No final da nossa vida iremos prestar contas a Deus sobre a maneira como administramos os dons e as graças que Ele nos deu.

Temos de examinar-nos muitas vezes sobre a maneira como estamos a gerir o negócio da nossa vida. O Senhor, no trecho do Evangelho de hoje (Lucas 16,1-13), elogia o feitor desonesto porque procurou arranjar amigos com os bens que administrava. Não louva a sua desonestidade, mas a sua esperteza. Lembra-nos a necessidade de sermos espertos também, de pormos a render os dons que temos, servindo com eles a Deus e aos que nos rodeiam, enquanto estamos cá na terra.

Só se vive uma vez e temos de fazer render os nossos talentos, porque podemos não ter outra oportunidade.

Não nos contentemos com cumprir os mandamentos rotineiramente. Procuremos levar uma vida intensa de oração, para darmos frutos abundantes de santidade e apostolado.

Perguntarmos muitas vezes a Jesus como Paulo: – Senhor, que quereis que eu faça?

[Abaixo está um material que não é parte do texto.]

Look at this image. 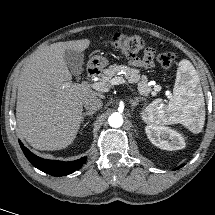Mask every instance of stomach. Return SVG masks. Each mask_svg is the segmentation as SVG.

Deixar-nos guiar, como ele fez em Damasco, pela Igreja, que nos transmite o querer de Deus.

Dar contas do negócio de nossa vida no fim de cada dia, dando graças a Deus pelos êxitos e pedindo perdão pelos fracassos, com o desejo de nos empenharmos mais a sério no dia seguinte.

Podemos deixar-nos absorver pelos negócios deste mundo, esquecendo o mais importante da vida. Temos de saber usar as coisas materiais sem fazer delas o nosso deus. “Não podeis servir a Deus e ao dinheiro” – dizia-nos Jesus. Tantos servem o dinheiro como se para eles fosse a sua felicidade e o seu deus.

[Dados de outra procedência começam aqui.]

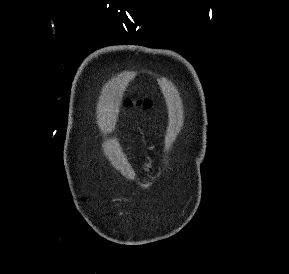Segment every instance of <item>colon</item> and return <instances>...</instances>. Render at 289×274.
Returning a JSON list of instances; mask_svg holds the SVG:
<instances>
[{"instance_id": "5ec220e1", "label": "colon", "mask_w": 289, "mask_h": 274, "mask_svg": "<svg viewBox=\"0 0 289 274\" xmlns=\"http://www.w3.org/2000/svg\"><path fill=\"white\" fill-rule=\"evenodd\" d=\"M138 104H143L145 107H150V105H151V102L149 101V100H145V101H143V102H138ZM128 105H132V102L131 101H128Z\"/></svg>"}]
</instances>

Muita gente condena a própria alma explorando os outros, sobretudo os mais fracos, sendo desonestos nos seus negócios ou vivendo absorvidos pela cobiça dos bens temporais, como lembrava o profeta na primeira leitura deste Domingo (Amós8,4-7).

 Outras vezes não sabem dividir generosamente com os mais pobres, com as necessidades do culto ou do apostolado as suas riquezas materiais. “Arranjai amigos com o vil dinheiro” – dizia o Senhor.

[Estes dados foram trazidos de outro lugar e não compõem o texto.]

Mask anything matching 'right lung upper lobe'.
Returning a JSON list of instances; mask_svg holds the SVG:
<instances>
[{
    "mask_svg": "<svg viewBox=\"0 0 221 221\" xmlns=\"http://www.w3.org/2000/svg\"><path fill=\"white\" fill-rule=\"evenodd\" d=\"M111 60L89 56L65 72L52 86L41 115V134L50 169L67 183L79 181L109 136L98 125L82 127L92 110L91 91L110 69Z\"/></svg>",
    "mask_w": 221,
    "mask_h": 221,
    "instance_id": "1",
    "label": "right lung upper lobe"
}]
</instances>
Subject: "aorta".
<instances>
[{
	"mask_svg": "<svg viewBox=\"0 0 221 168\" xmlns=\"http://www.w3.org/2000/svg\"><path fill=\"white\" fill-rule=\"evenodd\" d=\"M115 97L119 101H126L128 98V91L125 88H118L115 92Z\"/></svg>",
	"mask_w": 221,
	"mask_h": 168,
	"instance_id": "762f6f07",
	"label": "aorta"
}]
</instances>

“Que os homens rezem em toda a parte” – lembra-nos o Apóstolo na segunda Leitura deste Domingo (1 Timóteo 2,1-8). O cristão tem na oração um dos seus tesouros. Somos ricos porque temos um Pai muito rico, que nos dá tudo o que lhe pedimos.

Temos de pôr a render esse tesouro da oração.

São Paulo lembra que temos de rezar por todos. “Recomendo que se façam preces, orações, súplicas e ações de graças por todos os homens.”

Ele “quer que todos os homens e salvem e cheguem ao conhecimento da verdade”. Com a nossa oração e sacrifícios podemos ajudar os outros a encontrar o sentido para a vida.